Submitted by Bob Toye, Manager - Partnerships & Programs, Telephone Pioneers of America, Denver, Colorado, USA
It sounds so simple -- just do it. Instead of tracking mere heads, track the number of schools that benefit from your volunteers, for example, and the number of volunteers per school, class, student and teacher. It's a matter of changing the thought process to focus on the end result, the output versus the raw material input (heads, hours).
We at the Telephone Pioneers of America, an education-focused organization of 800,000 employee and retiree communications industry volunteers, concerned ourselves for years with the number of volunteer hours members contributed each month/year. That was all well and good for a time. Eventually, and happily, the overall participation numbers (20-30 million hours annually) became larger and larger, but so large as to strain credibility.
In recent years we have concentrated on getting our chapters to report to us in terms of what they have achieved through those volunteers heads and hours. We still like big results, of course, but we also realize there is perhaps even more value in being able to report 100,000 "I Like Me!" books distributed, 120,000 Talking Book machines repaired, 65,000 computers recycled for needy schools, 4,000 Pioneer Playground Maps painted, etc. These results are more tangible and therefore easier to internalize and appreciate. We also look to correlate these achievements to dollar values, the costs the schools would have incurred to achieve the same results.
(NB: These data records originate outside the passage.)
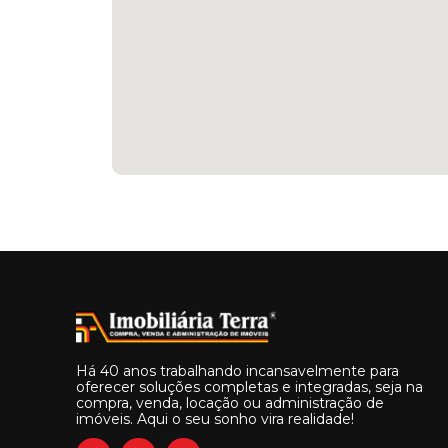
Há 40 anos trabalhando incansavelmente para
oferecer soluções completas e integradas, seja na
compra, venda, locação ou administração de
imóveis. Aqui o seu sonho vira realidade!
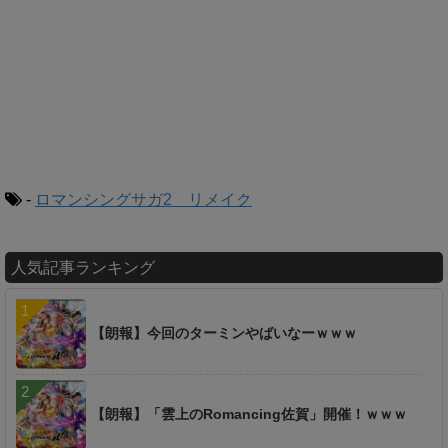
-
ロマンシングサガ2 リメイク
人気記事ランキング
【朗報】今回のターミンやばいなーｗｗｗ
【朗報】「雲上のRomancing佐賀」開催！ｗｗｗ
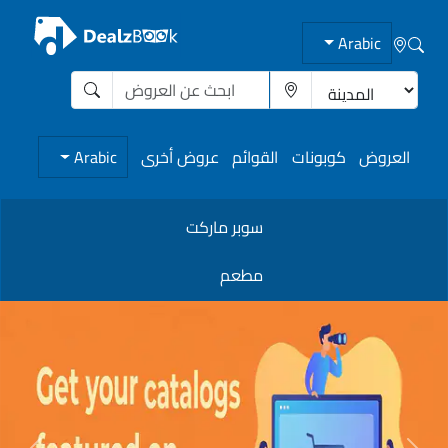
Arabic
العروض
كوبونات
القوائم
عروض أخرى
Arabic
سوبر ماركت
مطعم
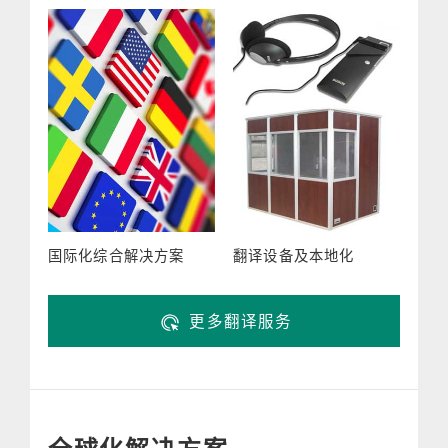
国际化综合解决方案
翻译设备及本地化
更多翻译服务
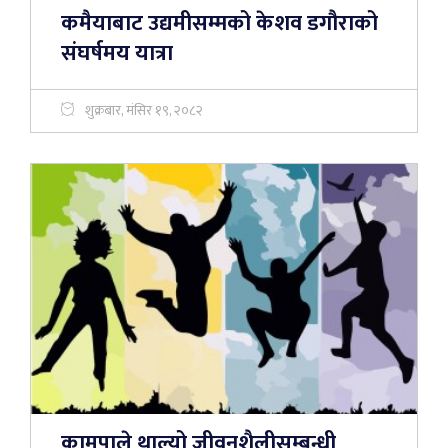
कमैयाबाट उद्यमीसम्मको केशव डगौराको
संघर्षमय यात्रा
शुक्रबार, मंसिर १९, २०८२
कामपाले थाल्यो जीवनशैलीसम्बन्धी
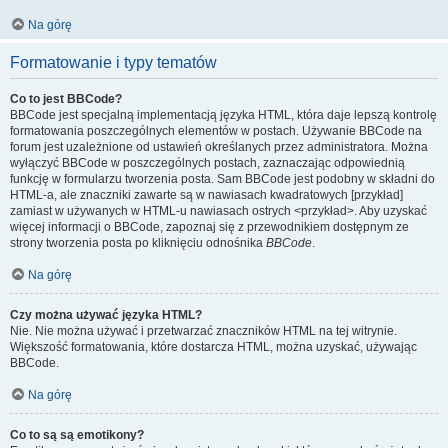
Na górę
Formatowanie i typy tematów
Co to jest BBCode?
BBCode jest specjalną implementacją języka HTML, która daje lepszą kontrolę
formatowania poszczególnych elementów w postach. Używanie BBCode na
forum jest uzależnione od ustawień określanych przez administratora. Można
wyłączyć BBCode w poszczególnych postach, zaznaczając odpowiednią
funkcję w formularzu tworzenia posta. Sam BBCode jest podobny w składni do
HTML-a, ale znaczniki zawarte są w nawiasach kwadratowych [przykład]
zamiast w używanych w HTML-u nawiasach ostrych <przykład>. Aby uzyskać
więcej informacji o BBCode, zapoznaj się z przewodnikiem dostępnym ze
strony tworzenia posta po kliknięciu odnośnika
BBCode
.
Na górę
Czy można używać języka HTML?
Nie. Nie można używać i przetwarzać znaczników HTML na tej witrynie.
Większość formatowania, które dostarcza HTML, można uzyskać, używając
BBCode.
Na górę
Co to są są emotikony?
Submitted by Laura Carlson, Volunteer Coordinator, St. Amant Centre, Winnipeg, Manitoba, Canada
One obstacle I have run into as a volunteer manager is the lack of statistical information out there (other organizations) on their volunteers. Yes, we know how many volunteers we have, and how many hours they put in (and so we should), but does anyone else track how many volunteers come through our doors and fulfill/do not fulfill their commitment? I have statistics for the last three years on the number of adult volunteers who actually fulfilled their commitment - a Benchmark? - I don't know, because I have been unable to find anyone else tracking that info. Are we doing well in comparison to others, or very poorly?
Often volunteer assistance is based on intangibles - how much impact do they actually make on your clients? Is this measurable? We need to be able to measure, benchmark, and make improvements - if we don't know where we are and what our impact is, how can we improve it. This type of data gives us reportable information. Therefore credibility. This is a little easier for people involved in fundraising - how many dollars raised - but what about a true volunteer program? I look forward to seeing other people's thoughts!